DATA SECTION –
◇ ◇ ◇ ◇ ◇ ◇ ◇
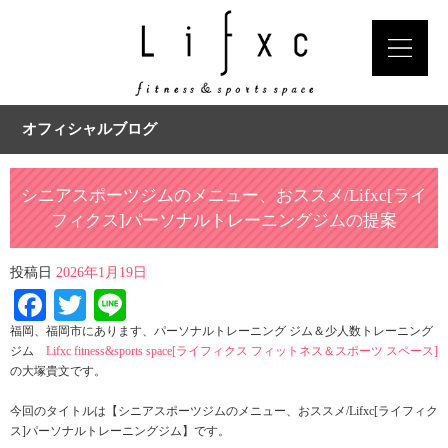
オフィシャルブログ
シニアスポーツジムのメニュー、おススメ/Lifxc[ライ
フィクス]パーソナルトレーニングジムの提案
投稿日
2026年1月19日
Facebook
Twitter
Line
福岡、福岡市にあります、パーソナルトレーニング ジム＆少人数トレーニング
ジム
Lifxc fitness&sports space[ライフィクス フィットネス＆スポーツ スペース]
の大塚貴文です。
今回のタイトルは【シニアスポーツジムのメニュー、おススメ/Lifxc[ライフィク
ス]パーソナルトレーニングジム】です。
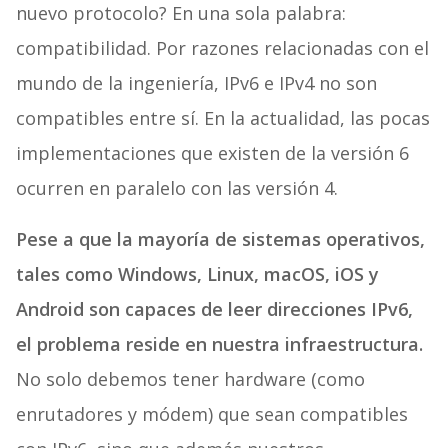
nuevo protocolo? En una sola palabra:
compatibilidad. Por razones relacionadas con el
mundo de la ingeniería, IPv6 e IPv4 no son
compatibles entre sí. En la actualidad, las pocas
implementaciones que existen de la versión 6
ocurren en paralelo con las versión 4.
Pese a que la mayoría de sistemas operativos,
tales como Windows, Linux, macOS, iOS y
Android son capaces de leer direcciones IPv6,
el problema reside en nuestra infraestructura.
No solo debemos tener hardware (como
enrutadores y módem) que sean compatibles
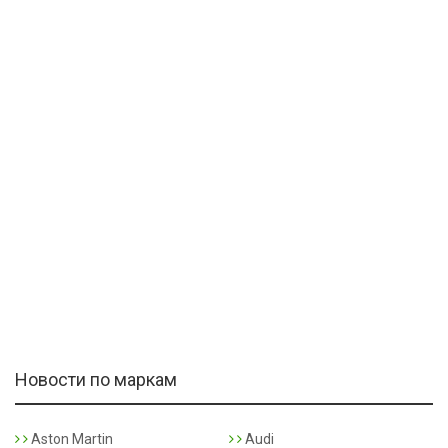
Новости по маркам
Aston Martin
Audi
◇ ◇ ◇ ◇ ◇ ◇ ◇
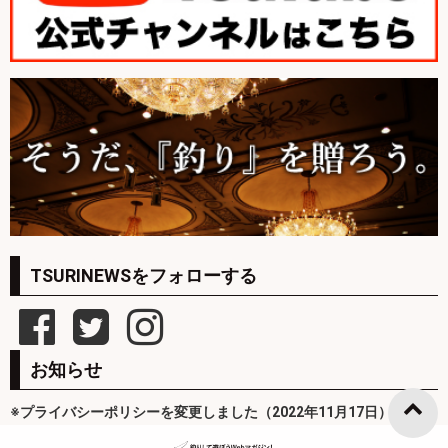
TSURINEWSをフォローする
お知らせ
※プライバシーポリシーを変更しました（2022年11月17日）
◇ ◇ ◇ ◇ ◇ ◇ ◇
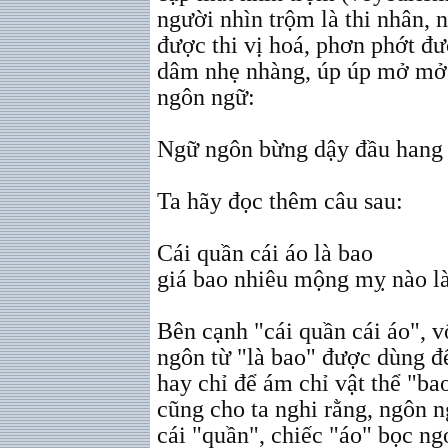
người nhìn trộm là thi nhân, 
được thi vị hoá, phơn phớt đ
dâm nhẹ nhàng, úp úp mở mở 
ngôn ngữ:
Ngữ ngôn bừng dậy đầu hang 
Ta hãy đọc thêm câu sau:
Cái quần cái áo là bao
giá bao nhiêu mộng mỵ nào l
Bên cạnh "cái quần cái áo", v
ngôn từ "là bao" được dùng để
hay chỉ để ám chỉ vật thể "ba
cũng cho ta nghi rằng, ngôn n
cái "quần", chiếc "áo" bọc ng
◇ ◇ ◇ ◇ ◇ ◇ ◇
YOUR OBJECTIVE – From the listing above, collect each line in which the string "シニアスポーツジムのメニュー" appears.

SOLUTION BELOW –
シニアスポーツジムのメニュー、おススメ/Lifxc[ライ
今回のタイトルは【シニアスポーツジムのメニュー、おススメ/Lifxc[ライフィク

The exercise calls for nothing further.